Data Accuracy and Limitations
The purpose of competitive data is to help managers better understand their market and their competitors. This better understanding allows them to make better choices regarding their pricing and minimum night stay strategy, which leads to better unit revenue.
Scraped data has its uses as a data source, but it is simply the least reliable and least accurate type of data available. That is not particularly surprising when you think about how it is collected. A much easier way to get the same data would be to ask Airbnb or VRBO for keys to their APIs. That would eliminate the need for repeatedly pinging their front-end for information.
Many reasons are in place for this to be improbable, so the only way to get the data is to create it by making tons of requests to their website and interpreting the responses. In dynamic markets, prices change frequently. Professionally managed properties can have the prices change several times in a single day. That is a substantial challenge for data scraping because running the scraper at a high frequency and storing that much data becomes very expensive very fast. When the scraper’s frequency is not enough, it will miss the critical changes.
Just to give you an idea of scale, handling data for a single unit’s daily pricing for the next 365 days throughout an entire year could take up to approximately 20 MB of data, granted this update performs only once every day. That sets up the average block of data at 1GB for every 50 tracked units year-round. Now keep in mind that an average city can have anywhere from 2,000 to 5,000 units, and metropolitan areas can have anywhere from 20,000 to 30,000+ units in their market. Also, consider new properties, properties re-listed, and properties dropping off the market.
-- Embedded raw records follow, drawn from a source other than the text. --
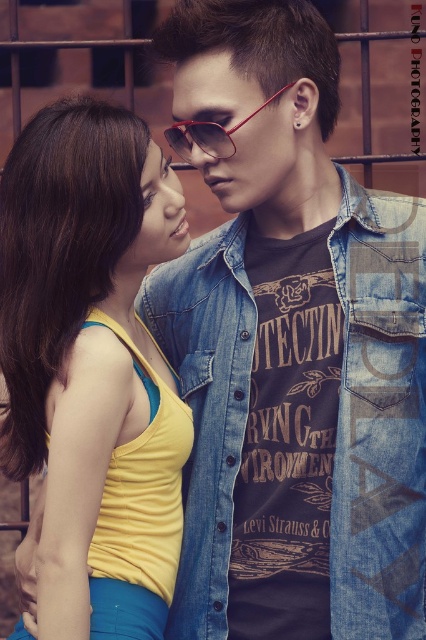 Question: Is yellow fabric tank top at left thinner than denim jacket at center?

Choices:
 (A) yes
 (B) no

Answer: (A)

Question: Which of the following is the closest to the observer?

Choices:
 (A) (412, 426)
 (B) (181, 509)
 (C) (166, 131)

Answer: (A)

Question: Where is yellow fabric tank top at left located in relation to shiny red sunglasses at center in the image?

Choices:
 (A) below
 (B) above

Answer: (A)

Question: Is denim jacket at center positioned at the back of shiny red sunglasses at center?

Choices:
 (A) no
 (B) yes

Answer: (B)

Question: Which is nearer to the shiny red sunglasses at center?

Choices:
 (A) denim jacket at center
 (B) yellow fabric tank top at left

Answer: (B)

Question: Which of the following is the farthest from the observer?

Choices:
 (A) (201, 426)
 (B) (184, 435)

Answer: (A)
Occupancy can also be challenging to calculate from scraped data accurately. Scrapers see a binary value for occupancy “occupied” or “not occupied,” but there is a third value that they cannot see. That value is “owner-occupied.” There are also segments of the inventory that the manager may block off for multiple reasons. Inventory could appear as booked to the scraper, but the manager is just holding it off the market for some time.
Similarly, some properties will show as booked or canceled. The combination of pricing and occupancy having accuracy issues makes calculating revenue challenging to get correct. Quibble ran a data scraper on a property set for which we also had the host data. The experiment ran over six months on 100 properties across the US. Below are the results:
The experiment’s purpose was to test the data’s accuracy and determine its value for incorporating it into our pricing algorithm. The error is the difference between what was captured by the scraper and the actual host data. How meaningful is this error? That depends on the purpose and intent you have for that data.
Anonymized Host Data
Host data is very reliable because the source is the host. The data does not have issues with pricing, occupancy, or revenue. The host sells every reservation, so they know the exact price for every reservation sold. Therefore they know the revenue. They also know the occupancy because they are controlling the inventory availability.
The most significant constraint to host data is availability. There are not many vendors offering this data to the STR industry at the moment. The most notable provider is Key Data Dashboard. To get this data, the vendor needs to create a relationship with many property managers in a single area. If a particular area only has 2-3 property managers or very few properties, the anonymized host data will not be beneficial. That also breaks down anonymity. But, once the market has enough participants (customers), the data becomes incredibly useful and reliable.
How valuable is this data? That depends on how much market penetration the vendor has in your market.
When and how to use each source of competitive data in the short-term rental industry
One of the most significant benefits of using scraped data is how quickly it’s generated without needing hundreds or thousands of reciprocal agreements. So, data scrapers and vendors that sell this data can get data on hundreds of thousands of properties very quickly. What the data lacks in accuracy, it makes up in quantity. On the other hand, the dataset from the anonymized host data is much smaller but is much more accurate.
The table below describes the appropriate use of each of the available data types.
Since scraped data has the most significant error, it has the fewest functions in your toolkit. A good data scraper that is frequently running should have the lowest error on capturing competitor pricing. That makes this data great for price comparison.
All pricing and revenue management functions in your business can use anonymized data in a market with high penetration (+10% of the market represented). If the data has low market penetration, you should treat the data more like the scraped data.
A data source you should be 100% confident in is your reservation data. This data is excellent for all functions of your business.